Gazeteci-yazar Ahmet Altan, tutuklanmalarıyla bir korku iklimi oluşturulmaya çalışıldığını ancak bugün gelinen noktada iktidarın korku projesinin kendileri için kâbusa dönüştüğünü belirtti.
Kardeşi Mehmet Altan ile aralarında sadece bir koridor mesafesinin bulunduğunu, ancak cezaevi süreci boyunca tek bir kez bile yan yana gelmelerinin sağlanmadığını söyleyen Altan, mektup, haberleşme ve bütün mahkûmlar için kullanılan etkinlik yasağının kendileri için sürdüğünü ifade etti. Tutuklu bulunduğu Silivri Cezaevi’ni ziyaret eden CHP Genel Başkan Yardımcısı Malatya Milletvekili Veli Ağbaba ve CHP Ankara Milletvekili Şenal Sarıhan’la görüşen Altan, 3 kez ağırlaştırılmış müebbet cezası ile yargılanmasının hukuki herhangi bir dayanağının olmadığını söyledi.

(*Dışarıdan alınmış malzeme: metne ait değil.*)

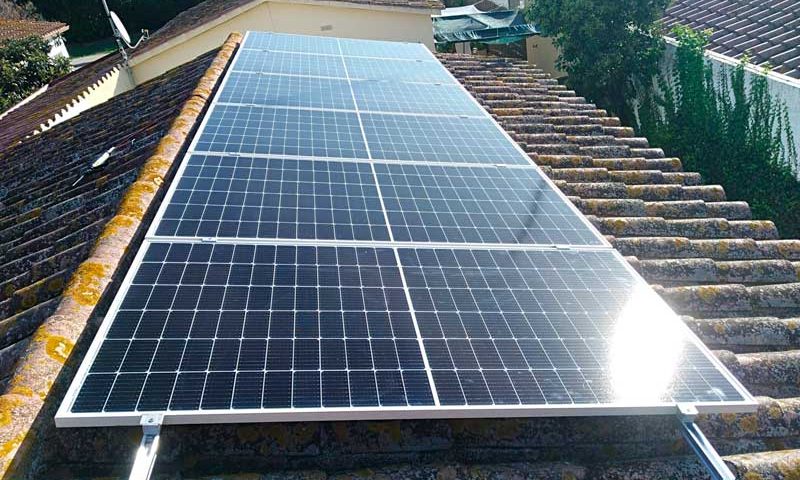 Where is `holes in the wall`? This screenshot has height=480, width=800. holes in the wall is located at coordinates (328, 29). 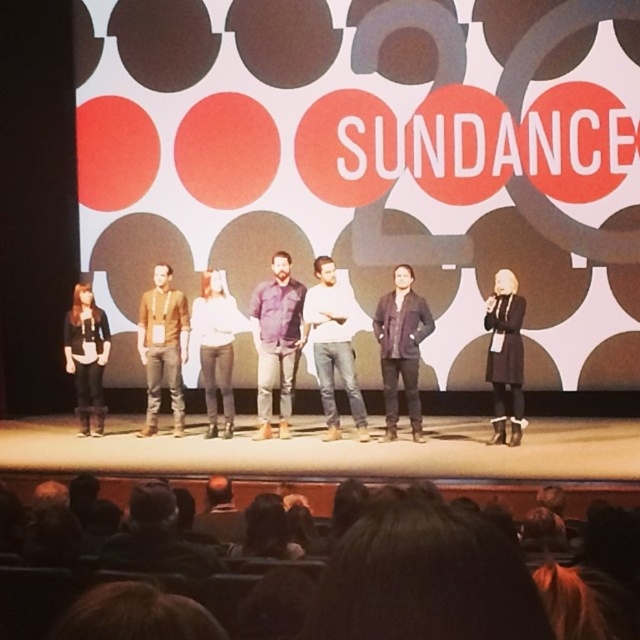 You are organizing a photo shoot and need to arrange two shirts on a mannequin. The purple cotton shirt at center and the white cotton shirt at center must be placed side by side. Which shirt should you place on the left to ensure they fit within a 1.2 meter wide display area?

The purple cotton shirt at center has a lesser width compared to the white cotton shirt at center. To fit both shirts within the 1.2 meter display area, place the narrower purple cotton shirt at center on the left and the wider white cotton shirt at center on the right.

You are organizing a photo shoot and need to ensure that the dark brown leather jacket at center and the white cotton shirt at center can be captured in a single frame. Given that your camera has a maximum frame width of 1.2 meters, will both items fit side by side without overlapping?

The dark brown leather jacket at center is narrower than the white cotton shirt at center. However, without knowing the exact combined width of both items, it is impossible to determine if they will fit within the 1.2 meter frame. Additional measurements are required.

You are attending a panel discussion at Sundance and notice two people wearing cotton shirts at the center of the stage. The purple cotton shirt at center and the white cotton shirt at center. Which one is covering part of the other?

The purple cotton shirt at center is positioned over white cotton shirt at center, so it is covering part of the white cotton shirt at center. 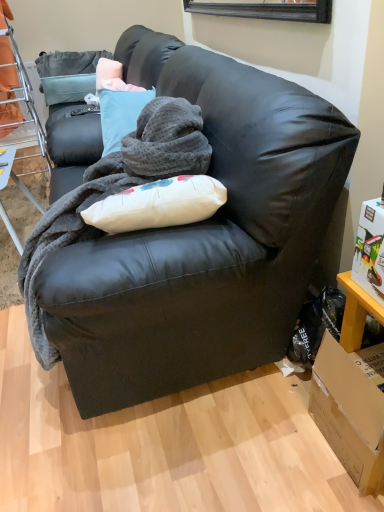 Question: Looking at the image, does matte black couch at center seem bigger or smaller compared to brown cardboard box at lower right?

Choices:
 (A) small
 (B) big

Answer: (B)

Question: In the image, is matte black couch at center on the left side or the right side of brown cardboard box at lower right?

Choices:
 (A) left
 (B) right

Answer: (A)

Question: Which is nearer to the orange fabric bunk bed at left?

Choices:
 (A) brown cardboard box at lower right
 (B) metal mesh table at lower left
 (C) matte black couch at center
 (D) soft gray fleece blanket at center

Answer: (B)

Question: Considering the real-world distances, which object is closest to the brown cardboard box at lower right?

Choices:
 (A) matte black couch at center
 (B) metal mesh table at lower left
 (C) soft gray fleece blanket at center
 (D) orange fabric bunk bed at left

Answer: (A) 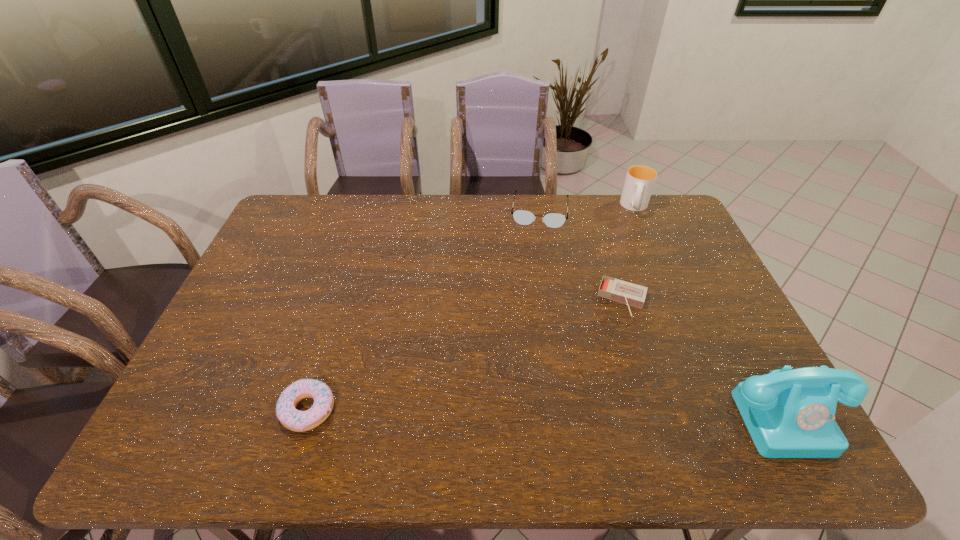 This screenshot has height=540, width=960. Find the location of `free location at the far right corner`. free location at the far right corner is located at coordinates (654, 213).

Locate an element on the screen. Image resolution: width=960 pixels, height=540 pixels. vacant space in between the third farthest object and the second object from left to right is located at coordinates (581, 255).

Where is `free spot between the tallest object and the matchbox`? The image size is (960, 540). free spot between the tallest object and the matchbox is located at coordinates (706, 356).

Mağdurun kim olduğuna bakılmamalı
Altan, “TCK 309-310-311’nci maddelerde yer alan suçlar ancak cebir ve şiddet kullanarak işlenebilirken bir gazetecinin gazetecilik faaliyeti ile bu suçları nasıl işlemiş olacağının cevabı yok. Altan kardeşlerin tutuklanması ile bir korku iklimi yaratılmaya çalışıldı. Ancak bugün gelinen noktada iktidarın korku projesi toplum için değil, kendileri yani iktidar için büyük bir korkuya hatta kâbusa dönüştü. İç basın bizi pek gündemleştirmese de dış basın yaşadığımız tüm hukuksuzları yakından takip ediyor. Yaşadıklarımız bütün dünyaca biliniyor. Savunmalarımız bütün dillerde yayınlandı” diye konuştu. Yaşanan hukuksuzlukta fail ya da kurbanın kimliğine göre pozisyon almanın haksızlığı büyüteceğinin altını çizen Altan, “Hukuksuzluk karşısında yapılması gereken, ilkeler üzerinden hareket etmektir. Mağdurun kim olduğuna, bu hukuksuzluğu yapanın nerede durduğuna bakılmaksızın mücadele edilmelidir” dedi.